Now, I would say you that is what we do in micro optics. We ship lens systems. There’s a tremendous amount of intellectual property associated with those lens systems, therefore, there’s a limited amount of competition and as a result we have very good, I would say excellent gross profit margins.

Kevin Vassily - Pacific Crest Securities

Okay. So, yeah, I understand all of that. My sense is though, as you try to think about what that actual discrete product would be, say, for instance, the build materials of a mobile handset or some other mobile platform.

Are you talking about licensing IP from someone else and building for instance some type of sensor product? Are you talking about being in the processor business, I think that’s more of what I’m getting at?

Hank Nothhaft

Yeah. We can – I can see situation where we, yes…

Kevin Vassily - Pacific Crest Securities

How should we think about what the product guidance will look like several years out?

Hank Nothhaft

Yeah. Great question. So I can see us being more in the former than the latter.

Kevin Vassily - Pacific Crest Securities

Okay. Okay. All right. That’s helpful. Thank you.

Hank Nothhaft

Yes. You’re welcome.


(Operator Instructions) You next question comes from Michael Cohen with MDC Financial.

Michael Cohen - MDC Financial

Thank. I was wondering if you could answer, give us an update on anything that’s going on with Amkor and if there’s any remaining arbitrations before the International Chamber of Commerce?

Hank Nothhaft

Yeah. Thank you for the question. I’m going to ask our General Counsel, Barney Cassidy, to answer that question.

Barney Cassidy

Hi. Thanks. In the quarter, we had a ruling from the tribunal in the Amkor versus Tessera case. And essentially the tribunal decided after some briefing from the parties to break the case into two phases. The first phase will have a short hearing, a two-day hearing in September that will -- at that point we’ll address whether or not the previous arbitrations’ orders are being adhered to properly.

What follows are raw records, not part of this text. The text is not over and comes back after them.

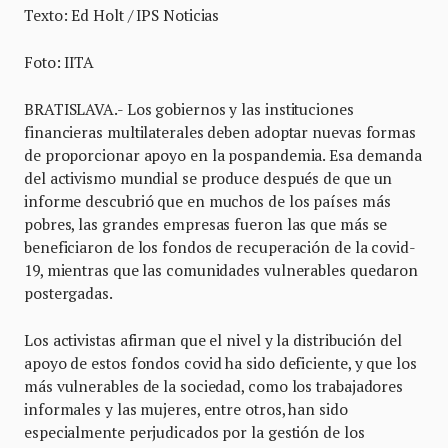
Texto: Ed Holt / IPS Noticias
Foto: IITA
BRATISLAVA.- Los gobiernos y las instituciones
financieras multilaterales deben adoptar nuevas formas
de proporcionar apoyo en la pospandemia. Esa demanda
del activismo mundial se produce después de que un
informe descubrió que en muchos de los países más
pobres, las grandes empresas fueron las que más se
beneficiaron de los fondos de recuperación de la covid-
19, mientras que las comunidades vulnerables quedaron
postergadas.
Los activistas afirman que el nivel y la distribución del
apoyo de estos fondos covid ha sido deficiente, y que los
más vulnerables de la sociedad, como los trabajadores
informales y las mujeres, entre otros, han sido
especialmente perjudicados por la gestión de los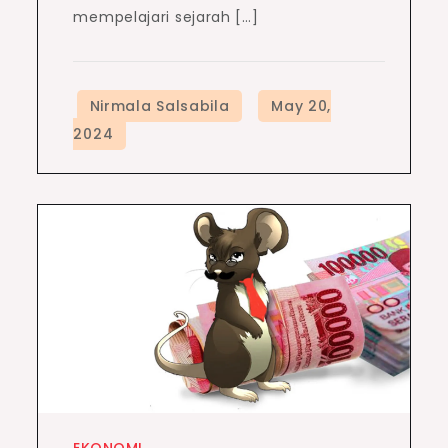
mempelajari sejarah […]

And the main part of the hearing or main part of the trial will occur next year, August 15th is the date that has now been set in 2011. Recall that the last arbitration took three years. I see no reason to predict a shorter arbitration this time around.

Michael Cohen - MDC Financial

So the timeframe when you think finality would happen, it sounds like the end of 2011 or longer?

Barney Cassidy


Michael Cohen - MDC Financial

Okay. Great. That’s very helpful. Thank you.

Hank Nothhaft

Operator, are there any other question.


There are no questions at this time, sir. Are there any additional remarks?

Hank Nothhaft

No. Thank you very much, everyone, for attending our call. We look forward to speaking with you sometime in the future and that’s the end of our call for today. Thank you very much.